The Big Picture: MLLaMA’s Architecture Overview

Core Architecture

Like many other VLMs, the core architecture can be categorized into 3 components. 1. Vision Encoder 2. Language Model 3. Integration Mechanism. MLLaMA’s architecture also consists of those three primary components.

Vision Encoder: The vision processing pipeline diverges from traditional ViT implementations by introducing a two-stage process. The first stage consists of a 32-layer transformer that processes patched image inputs while preserving intermediate representations. This is followed by an 8-layer global encoder with gated attention mechanisms. The key innovation here is the concatenation of intermediate features (1280 dimensions) with the final output, creating a rich visual representation that captures multiple levels of visual understanding.
Language Model: Building on LLaMA 3.1’s architecture, the language component implements a 40-layer decoder-only transformer with a 4096-dimensional hidden size. What makes this implementation particularly interesting is its integration of cross-attention layers at regular intervals (every 5th layer), allowing for systematic visual grounding throughout the text generation process.
Integration Mechanism: The integration strategy employs a projection layer that maps the concatenated vision features to the language model’s 4096-dimensional space. This projection serves as more than just a dimensionality reduction — it learns to align visual and language semantic spaces.

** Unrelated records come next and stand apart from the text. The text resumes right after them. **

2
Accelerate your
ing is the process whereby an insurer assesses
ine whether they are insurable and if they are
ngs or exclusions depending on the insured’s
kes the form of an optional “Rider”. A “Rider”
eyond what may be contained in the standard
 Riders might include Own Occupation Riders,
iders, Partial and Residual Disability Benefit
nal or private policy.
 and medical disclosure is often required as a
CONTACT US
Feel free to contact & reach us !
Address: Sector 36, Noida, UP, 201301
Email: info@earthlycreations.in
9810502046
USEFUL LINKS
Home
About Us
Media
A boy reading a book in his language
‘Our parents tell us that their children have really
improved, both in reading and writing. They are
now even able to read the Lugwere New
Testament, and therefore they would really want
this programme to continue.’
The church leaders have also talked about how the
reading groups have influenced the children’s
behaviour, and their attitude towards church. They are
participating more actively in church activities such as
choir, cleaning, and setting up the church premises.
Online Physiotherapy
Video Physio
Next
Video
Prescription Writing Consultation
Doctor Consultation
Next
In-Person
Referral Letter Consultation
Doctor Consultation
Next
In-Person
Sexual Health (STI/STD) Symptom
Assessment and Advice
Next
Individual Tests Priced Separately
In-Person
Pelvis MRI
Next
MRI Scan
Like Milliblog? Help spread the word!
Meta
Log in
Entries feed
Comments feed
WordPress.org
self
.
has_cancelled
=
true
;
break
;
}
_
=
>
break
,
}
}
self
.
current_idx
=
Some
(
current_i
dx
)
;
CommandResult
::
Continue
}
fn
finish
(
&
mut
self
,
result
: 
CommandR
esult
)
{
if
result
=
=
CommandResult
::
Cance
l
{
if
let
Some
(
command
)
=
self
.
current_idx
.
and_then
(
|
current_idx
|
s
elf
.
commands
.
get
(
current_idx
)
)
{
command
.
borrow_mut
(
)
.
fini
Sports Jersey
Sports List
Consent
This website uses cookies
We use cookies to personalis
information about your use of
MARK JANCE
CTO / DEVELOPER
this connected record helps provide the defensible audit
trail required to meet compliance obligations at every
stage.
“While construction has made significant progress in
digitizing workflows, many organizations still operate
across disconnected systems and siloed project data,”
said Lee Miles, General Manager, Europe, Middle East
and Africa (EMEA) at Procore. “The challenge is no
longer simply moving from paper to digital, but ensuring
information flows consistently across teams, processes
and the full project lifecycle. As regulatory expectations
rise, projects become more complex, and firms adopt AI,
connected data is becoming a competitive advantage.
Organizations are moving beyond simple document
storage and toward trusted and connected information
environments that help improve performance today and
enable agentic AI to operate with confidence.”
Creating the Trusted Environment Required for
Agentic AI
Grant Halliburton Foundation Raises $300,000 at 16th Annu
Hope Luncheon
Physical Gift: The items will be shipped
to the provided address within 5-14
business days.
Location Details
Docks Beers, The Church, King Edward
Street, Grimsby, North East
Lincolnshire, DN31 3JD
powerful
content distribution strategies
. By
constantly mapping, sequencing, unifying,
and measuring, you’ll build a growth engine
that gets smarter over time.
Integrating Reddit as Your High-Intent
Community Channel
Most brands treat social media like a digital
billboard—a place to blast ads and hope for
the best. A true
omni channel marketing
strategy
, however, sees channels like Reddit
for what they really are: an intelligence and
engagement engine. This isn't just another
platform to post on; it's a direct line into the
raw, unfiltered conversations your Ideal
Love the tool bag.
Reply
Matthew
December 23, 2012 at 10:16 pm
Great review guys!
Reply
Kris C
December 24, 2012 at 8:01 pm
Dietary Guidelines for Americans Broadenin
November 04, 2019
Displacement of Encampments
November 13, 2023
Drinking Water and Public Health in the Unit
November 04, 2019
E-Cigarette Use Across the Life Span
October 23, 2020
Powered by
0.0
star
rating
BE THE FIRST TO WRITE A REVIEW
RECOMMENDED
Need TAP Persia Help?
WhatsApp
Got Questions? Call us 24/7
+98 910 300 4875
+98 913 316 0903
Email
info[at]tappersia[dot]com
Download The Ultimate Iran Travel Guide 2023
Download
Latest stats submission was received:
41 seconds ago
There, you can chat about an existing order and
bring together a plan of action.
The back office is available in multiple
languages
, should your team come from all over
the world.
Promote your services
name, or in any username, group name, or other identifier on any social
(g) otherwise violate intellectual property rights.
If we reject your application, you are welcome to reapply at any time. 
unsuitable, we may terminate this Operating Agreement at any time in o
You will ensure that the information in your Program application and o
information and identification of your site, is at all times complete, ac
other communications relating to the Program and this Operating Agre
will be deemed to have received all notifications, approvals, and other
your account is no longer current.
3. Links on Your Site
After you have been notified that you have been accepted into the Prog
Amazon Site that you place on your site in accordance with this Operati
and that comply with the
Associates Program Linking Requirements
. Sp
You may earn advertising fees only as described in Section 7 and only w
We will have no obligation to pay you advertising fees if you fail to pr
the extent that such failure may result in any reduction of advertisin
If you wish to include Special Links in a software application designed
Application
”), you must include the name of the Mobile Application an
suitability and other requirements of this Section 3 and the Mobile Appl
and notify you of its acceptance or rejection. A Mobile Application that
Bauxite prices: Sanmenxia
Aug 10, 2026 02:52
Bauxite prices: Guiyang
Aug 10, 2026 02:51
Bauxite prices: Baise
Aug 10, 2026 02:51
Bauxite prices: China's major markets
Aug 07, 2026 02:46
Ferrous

Following Graph is an overview of the high level relationships of different modules.

The Vision Encoder: Two Stages of Understanding

After examining MLLaMA’s vision encoder implementation, it becomes clear that it introduces a two-stage architecture compared to the standard Vision Transformer approach. Let’s dive deep into how this two-stage vision processing system works and why its design choices matter.

First, I will put the vision model below so we can have a clear reference.

(vision_model): MllamaVisionModel(
    (patch_embedding): Conv2d(3, 1280, kernel_size=(14, 14), stride=(14, 14), padding=valid, bias=False)
    (gated_positional_embedding): MllamaPrecomputedPositionEmbedding(
      (tile_embedding): Embedding(9, 8197120)
    )
    (pre_tile_positional_embedding): MllamaPrecomputedAspectRatioEmbedding(
      (embedding): Embedding(9, 5120)
    )
    (post_tile_positional_embedding): MllamaPrecomputedAspectRatioEmbedding(
      (embedding): Embedding(9, 5120)
    )
    (layernorm_pre): LayerNorm((1280,), eps=1e-05, elementwise_affine=True)
    (layernorm_post): LayerNorm((1280,), eps=1e-05, elementwise_affine=True)
    (transformer): MllamaVisionEncoder(
      (layers): ModuleList(
        (0-31): 32 x MllamaVisionEncoderLayer(
          (self_attn): MllamaVisionSdpaAttention(
            (q_proj): Linear(in_features=1280, out_features=1280, bias=False)
            (k_proj): Linear(in_features=1280, out_features=1280, bias=False)
            (v_proj): Linear(in_features=1280, out_features=1280, bias=False)
            (o_proj): Linear(in_features=1280, out_features=1280, bias=False)
          )
          (mlp): MllamaVisionMLP(
            (activation_fn): GELUActivation()
            (fc1): Linear(in_features=1280, out_features=5120, bias=True)
            (fc2): Linear(in_features=5120, out_features=1280, bias=True)
          )
          (input_layernorm): LayerNorm((1280,), eps=1e-05, elementwise_affine=True)
          (post_attention_layernorm): LayerNorm((1280,), eps=1e-05, elementwise_affine=True)
        )
      )
    )
    (global_transformer): MllamaVisionEncoder(
      (layers): ModuleList(
        (0-7): 8 x MllamaVisionEncoderLayer(
          (self_attn): MllamaVisionSdpaAttention(
            (q_proj): Linear(in_features=1280, out_features=1280, bias=False)
            (k_proj): Linear(in_features=1280, out_features=1280, bias=False)
            (v_proj): Linear(in_features=1280, out_features=1280, bias=False)
            (o_proj): Linear(in_features=1280, out_features=1280, bias=False)
          )
          (mlp): MllamaVisionMLP(
            (activation_fn): GELUActivation()
            (fc1): Linear(in_features=1280, out_features=5120, bias=True)
            (fc2): Linear(in_features=5120, out_features=1280, bias=True)
          )
          (input_layernorm): LayerNorm((1280,), eps=1e-05, elementwise_affine=True)
          (post_attention_layernorm): LayerNorm((1280,), eps=1e-05, elementwise_affine=True)
        )
      )
    )
  )

Before we discuss the encoders, it’s crucial to understand how MLLaMA preprocesses images. The model has config of “image_size”: 448, “patch_size”: 14. So presumably the model creates 32×32 grid of patches, each encoded into a 1280-dimensional vector. This creates a higher than average image resolution compared to other VLM. Typically other VLM uses clip-vit-large-patch14–336 which creates 24×24 grid of patches.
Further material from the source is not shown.